American jurisprudence has always recognized that crimes committed by the enemy during wars require different handling. The four assassins who hung for killing President Lincoln were tried not in civilian courts but in military tribunals. When eight German spies were caught in the United States during World War II, Franklin Roosevelt's government convicted them in military courts, then executed six of them, with Supreme Court approval.
Military tribunals, properly conducted, are not kangaroo courts. The Nuremberg tribunals that heard cases against accused Nazi war criminals acquitted dozens of them. But the tribunals concentrate on fact-finding rather than protecting the rights of the accused. The statutes of the Nuremberg tribunals explicitly said that they wouldn't "be bound by technical rules of evidence." Some of the judges presiding over U.S. military courts trying Japanese war criminals in Tokyo weren't even lawyers — and the Supreme Court OK'd that, too.
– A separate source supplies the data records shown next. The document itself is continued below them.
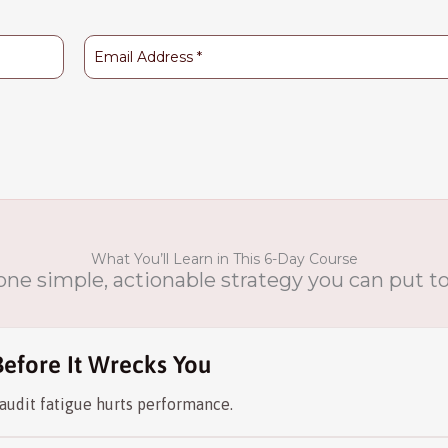
What You’ll Learn in This 6-Day Course
 one simple, actionable strategy you can put 
Before It Wrecks You
audit fatigue hurts performance.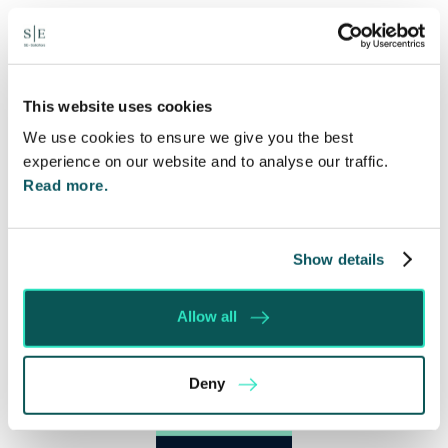
This website uses cookies
We use cookies to ensure we give you the best
experience on our website and to analyse our traffic.
Read more.
Show details
Allow all
Deny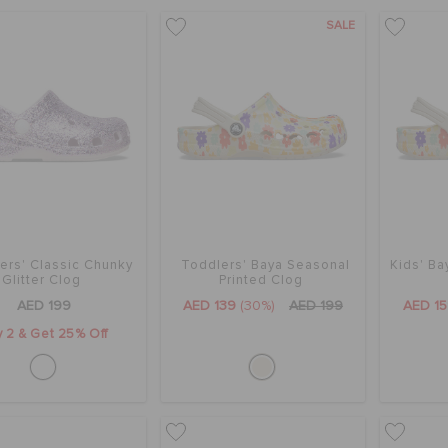
SALE
ers' Classic Chunky
Toddlers' Baya Seasonal
Kids' Ba
Glitter Clog
Printed Clog
AED 199
AED 139
(30%)
AED 199
AED 1
 2 & Get 25% Off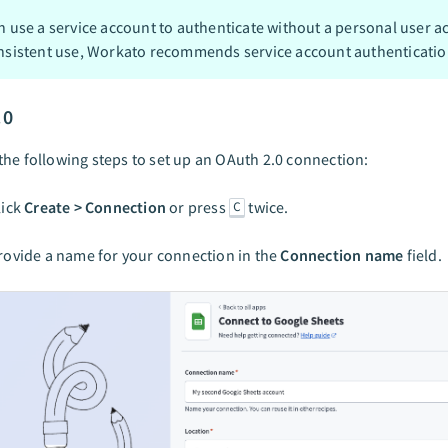
n use a service account to authenticate without a personal user a
nsistent use, Workato recommends service account authenticatio
.0
he following steps to set up an OAuth 2.0 connection:
lick
Create > Connection
or press
twice.
C
rovide a name for your connection in the
Connection name
field.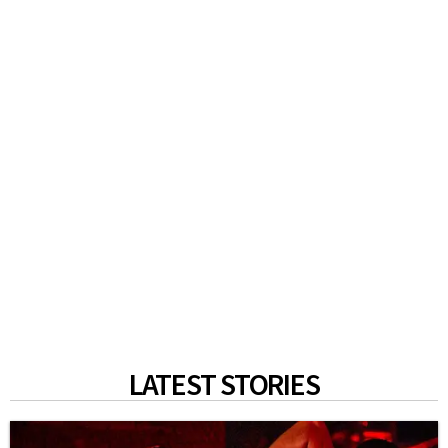
LATEST STORIES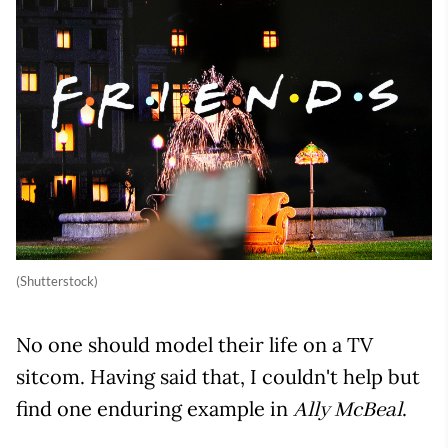
(Shutterstock)
No one should model their life on a TV
sitcom. Having said that, I couldn't help but
find one enduring example in
.
Ally McBeal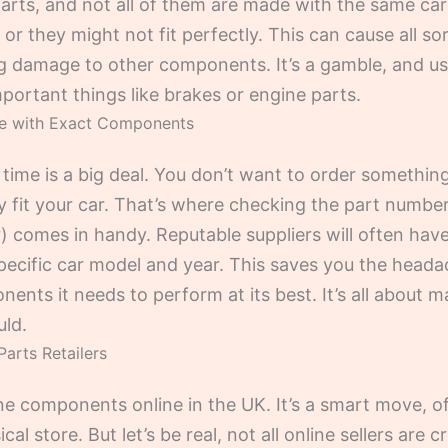
arts, and not all of them are made with the same c
 or they might not fit perfectly. This can cause all so
g damage to other components. It’s a gamble, and usual
portant things like brakes or engine parts.
ce with Exact Components
t time is a big deal. You don’t want to order something,
lly fit your car. That’s where checking the part number
) comes in handy. Reputable suppliers will often have
specific car model and year. This saves you the head
ents it needs to perform at its best. It’s all about m
uld.
Parts Retailers
ine components online in the UK. It’s a smart move, 
al store. But let’s be real, not all online sellers are 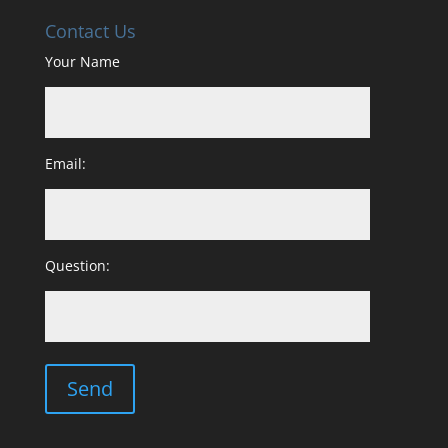
Contact Us
Your Name
Email:
Question: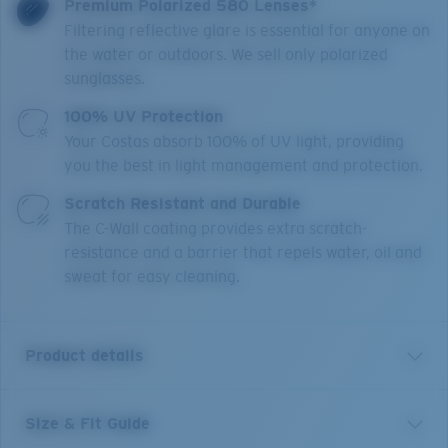
Premium Polarized 580 Lenses*
Filtering reflective glare is essential for anyone on
the water or outdoors. We sell only polarized
sunglasses.
100% UV Protection
Your Costas absorb 100% of UV light, providing
you the best in light management and protection.
Scratch Resistant and Durable
The C-Wall coating provides extra scratch-
resistance and a barrier that repels water, oil and
sweat for easy cleaning.
Product details
Size & Fit Guide
A little brother to Costa’s Rincon frame, Rinconcito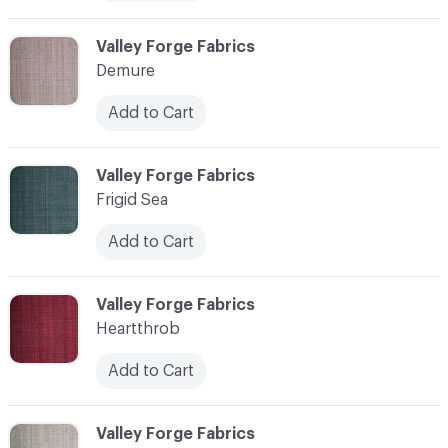
C-000006
Valley Forge Fabrics
Demure
Add to Cart
C-000007
Valley Forge Fabrics
Frigid Sea
Add to Cart
C-000008
Valley Forge Fabrics
Heartthrob
Add to Cart
C-000009
Valley Forge Fabrics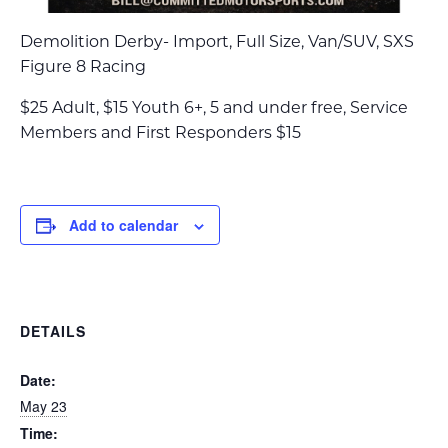
Demolition Derby- Import, Full Size, Van/SUV, SXS
Figure 8 Racing
$25 Adult, $15 Youth 6+, 5 and under free, Service
Members and First Responders $15
Add to calendar
DETAILS
Date:
May 23
Time: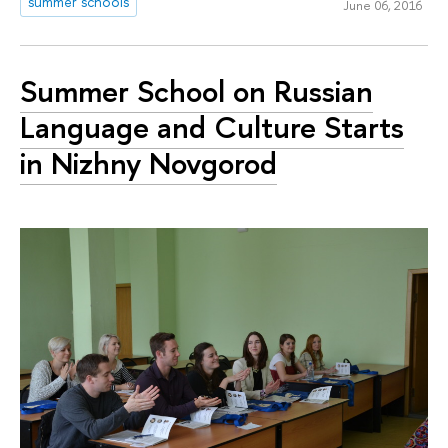
summer schools
June 06, 2016
Summer School on Russian
Language and Culture Starts
in Nizhny Novgorod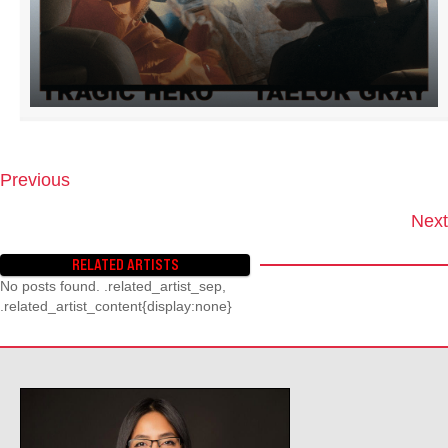
Previous
P
O
Next
S
T
RELATED ARTISTS
S
No posts found. .related_artist_sep,
N
.related_artist_content{display:none}
A
V
I
G
A
T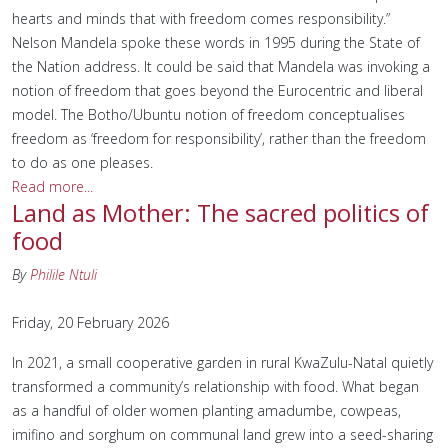
hearts and minds that with freedom comes responsibility.”
Nelson Mandela spoke these words in 1995 during the State of
the Nation address. It could be said that Mandela was invoking a
notion of freedom that goes beyond the Eurocentric and liberal
model. The Botho/Ubuntu notion of freedom conceptualises
freedom as ‘freedom for responsibility’, rather than the freedom
to do as one pleases.
Read more...
Land as Mother: The sacred politics of
food
By
Philile Ntuli
Friday, 20 February 2026
In 2021, a small cooperative garden in rural KwaZulu-Natal quietly
transformed a community’s relationship with food. What began
as a handful of older women planting amadumbe, cowpeas,
imifino and sorghum on communal land grew into a seed-sharing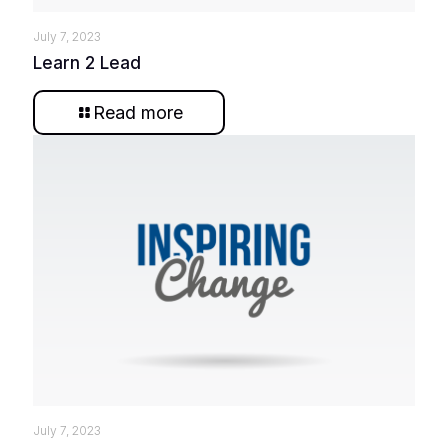
July 7, 2023
Learn 2 Lead
Read more
July 7, 2023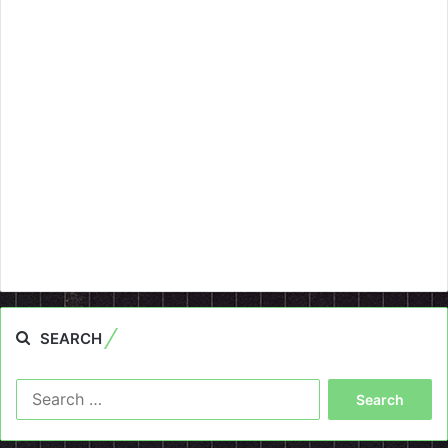
SEARCH
Search
for: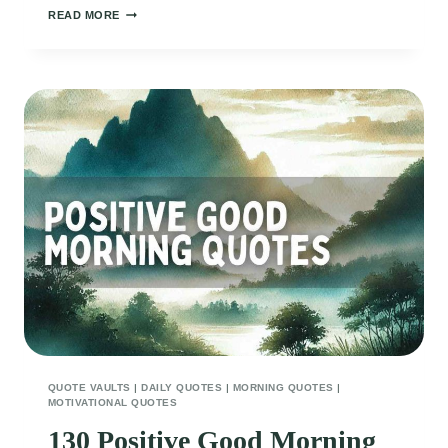
150
READ MORE
UPLIFTING
GOOD
MORNING
QUOTES
FOR
FRIENDS
QUOTE VAULTS
|
DAILY QUOTES
|
MORNING QUOTES
|
MOTIVATIONAL QUOTES
130 Positive Good Morning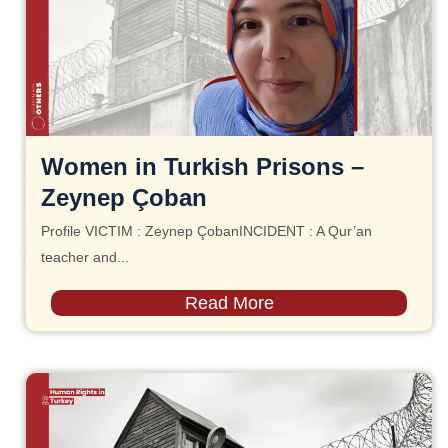
Women in Turkish Prisons –
Zeynep Çoban
Profile VICTIM : Zeynep ÇobanINCIDENT : A Qur’an
teacher and...
Read More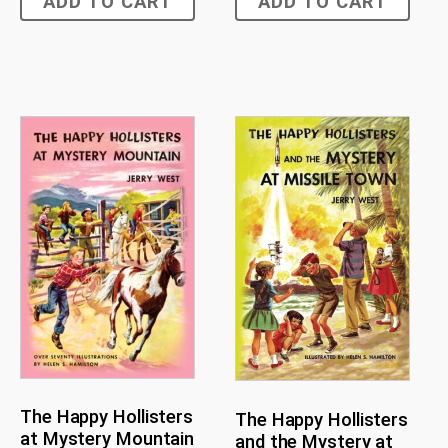
ADD TO CART
ADD TO CART
The Happy Hollisters
The Happy Hollisters
at Mystery Mountain
and the Mystery at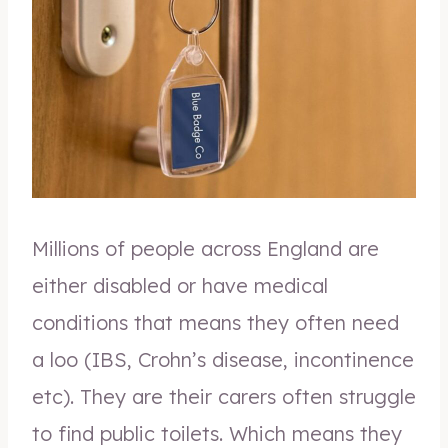
Millions of people across England are
either disabled or have medical
conditions that means they often need
a loo (IBS, Crohn’s disease, incontinence
etc). They are their carers often struggle
to find public toilets. Which means they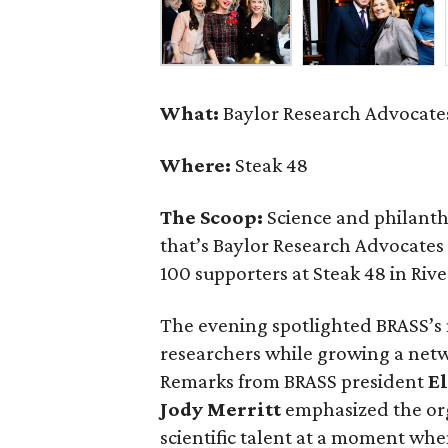
What:
Baylor Research Advocates
Where:
Steak 48
The Scoop:
Science and philant
that’s Baylor Research Advocates
100 supporters at Steak 48 in Rive
The evening spotlighted BRASS’s
researchers while growing a net
Remarks from BRASS president
El
Jody
Merritt
emphasized the org
scientific talent at a moment when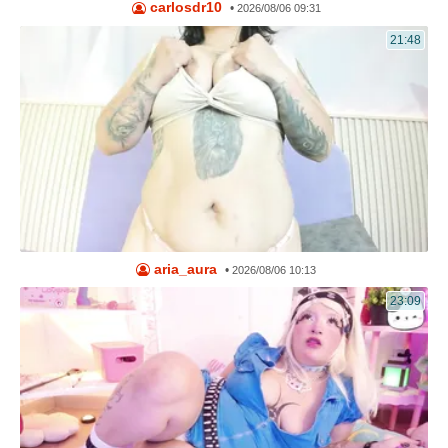
carlosdr10
•
2026/08/06 09:31
21:48
aria_aura
•
2026/08/06 10:13
23:09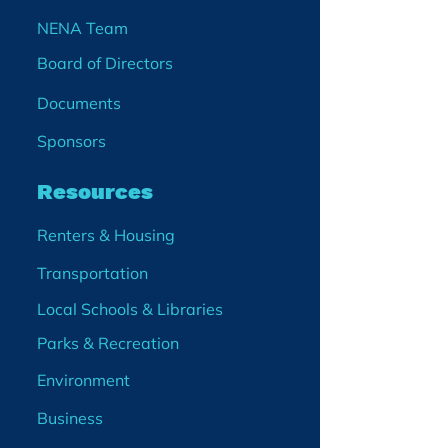
NENA Team
Board of Directors
Documents
Sponsors
Resources
Renters & Housing
Transportation
Local Schools & Libraries
Parks & Recreation
Environment
Business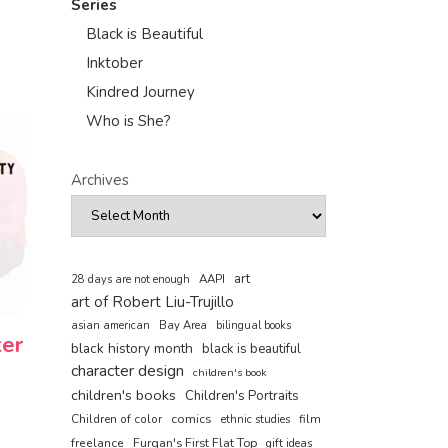
Series
Black is Beautiful
Inktober
Kindred Journey
Who is She?
Archives
art
AAPI
28 days are not enough
art of Robert Liu-Trujillo
asian american
Bay Area
bilingual books
ter
black history month
black is beautiful
character design
children's book
children's books
Children's Portraits
comics
Children of color
film
ethnic studies
freelance
Furqan's First Flat Top
gift ideas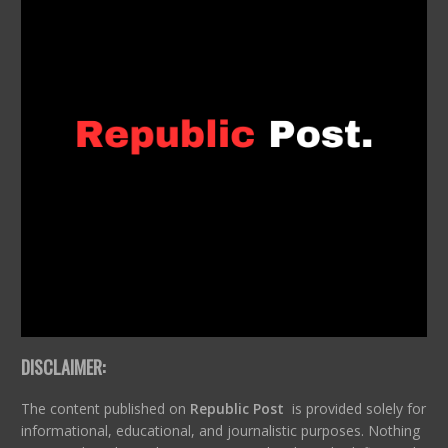
DISCLAIMER:
The content published on
Republic Post
is provided solely for
informational, educational, and journalistic purposes. Nothing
Mystifyingly, President Obama's administration — in a complete reversal from what Candidate Obama said on the campaign trail last year — recognizes not only the legality but the utility of military tribunals.
"The 9/11 attacks were both an act of war and a violation of our federal criminal law," Holder testified to Congress last month. "And they could have been prosecuted in either federal courts or military commissions. Courts and commissions are both essential tools in our fight against terrorism."
So why try KSM in a civilian court? "As a prosecutor, my top priority was simply to select the venue where the government will have the greatest opportunity to present the strongest case in the best forum," Holder said. And, he added, "failure is not an option."
Umm, better talk to O.J. about that.